[[ Supplied records open ]]

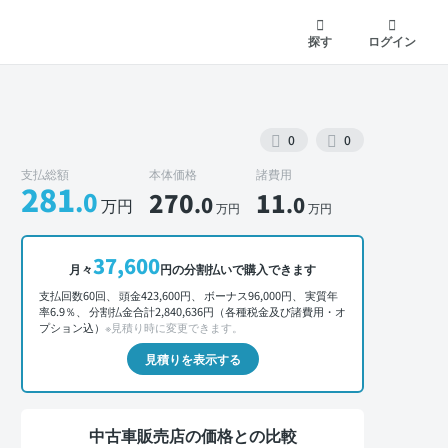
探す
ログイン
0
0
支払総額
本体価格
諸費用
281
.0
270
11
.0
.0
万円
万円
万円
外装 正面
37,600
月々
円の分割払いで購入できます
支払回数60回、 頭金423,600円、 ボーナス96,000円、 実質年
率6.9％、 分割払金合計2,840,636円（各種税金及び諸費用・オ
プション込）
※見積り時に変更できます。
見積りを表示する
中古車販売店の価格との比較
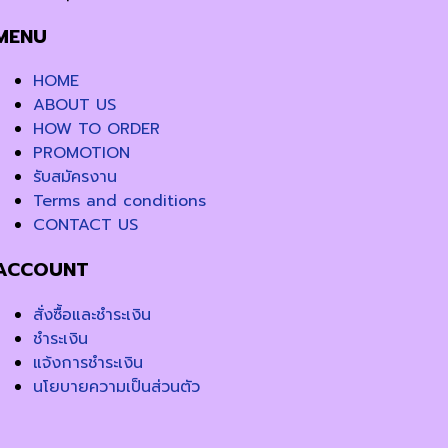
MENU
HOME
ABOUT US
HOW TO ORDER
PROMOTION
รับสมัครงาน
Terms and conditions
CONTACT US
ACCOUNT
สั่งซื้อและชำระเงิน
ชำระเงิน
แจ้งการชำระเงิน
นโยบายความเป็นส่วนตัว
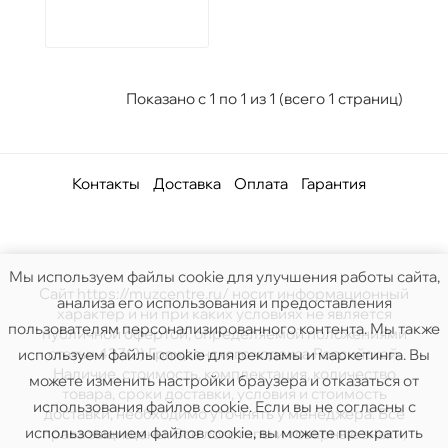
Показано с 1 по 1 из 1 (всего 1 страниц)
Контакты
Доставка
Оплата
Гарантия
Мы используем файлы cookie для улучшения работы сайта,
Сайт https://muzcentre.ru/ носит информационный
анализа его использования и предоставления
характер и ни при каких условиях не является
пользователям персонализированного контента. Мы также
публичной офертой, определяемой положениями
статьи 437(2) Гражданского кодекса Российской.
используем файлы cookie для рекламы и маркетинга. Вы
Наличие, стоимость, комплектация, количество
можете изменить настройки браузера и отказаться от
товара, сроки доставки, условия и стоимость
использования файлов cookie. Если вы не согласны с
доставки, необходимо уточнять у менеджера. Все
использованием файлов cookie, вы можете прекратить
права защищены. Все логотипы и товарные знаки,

[[ Supplied records closed ]]
[[ Supplied records open ]]

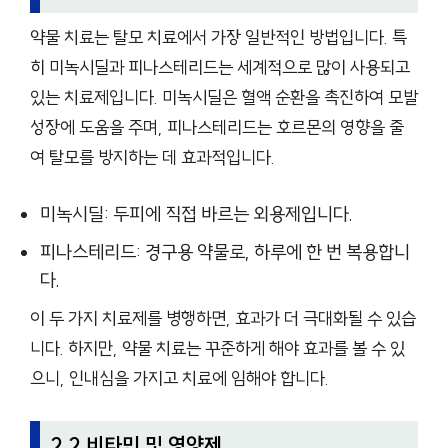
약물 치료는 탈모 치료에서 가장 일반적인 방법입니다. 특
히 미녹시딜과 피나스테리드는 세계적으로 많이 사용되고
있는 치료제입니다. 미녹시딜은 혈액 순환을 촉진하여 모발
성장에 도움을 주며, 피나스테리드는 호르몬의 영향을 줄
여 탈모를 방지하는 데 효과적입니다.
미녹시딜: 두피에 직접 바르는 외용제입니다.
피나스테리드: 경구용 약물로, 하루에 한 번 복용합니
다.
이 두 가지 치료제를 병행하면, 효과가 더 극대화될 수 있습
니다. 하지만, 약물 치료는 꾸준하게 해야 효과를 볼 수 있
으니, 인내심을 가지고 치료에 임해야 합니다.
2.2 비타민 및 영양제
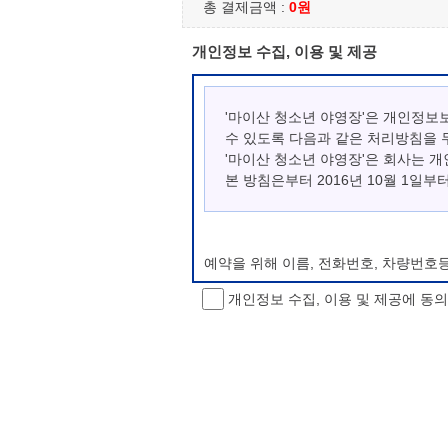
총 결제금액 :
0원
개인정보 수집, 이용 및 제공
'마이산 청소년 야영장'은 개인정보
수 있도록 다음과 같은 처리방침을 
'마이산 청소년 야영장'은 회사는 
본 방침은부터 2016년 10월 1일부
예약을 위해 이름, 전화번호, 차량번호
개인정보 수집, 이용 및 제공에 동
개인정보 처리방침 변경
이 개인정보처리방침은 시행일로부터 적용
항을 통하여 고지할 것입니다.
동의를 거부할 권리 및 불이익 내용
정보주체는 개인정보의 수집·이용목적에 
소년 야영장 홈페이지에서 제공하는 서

[[ Supplied records closed ]]

#### Goal of the exercise:
With the line that has "이 개인정보처리방침은 시행일로부터 적용" as the first and the line that has "소년 야영장 홈페이지에서 제공하는 서" as the last, repeat exactly that run of lines above and no more.

#### Finished task:
이 개인정보처리방침은 시행일로부터 적용
항을 통하여 고지할 것입니다.
동의를 거부할 권리 및 불이익 내용
정보주체는 개인정보의 수집·이용목적에 
소년 야영장 홈페이지에서 제공하는 서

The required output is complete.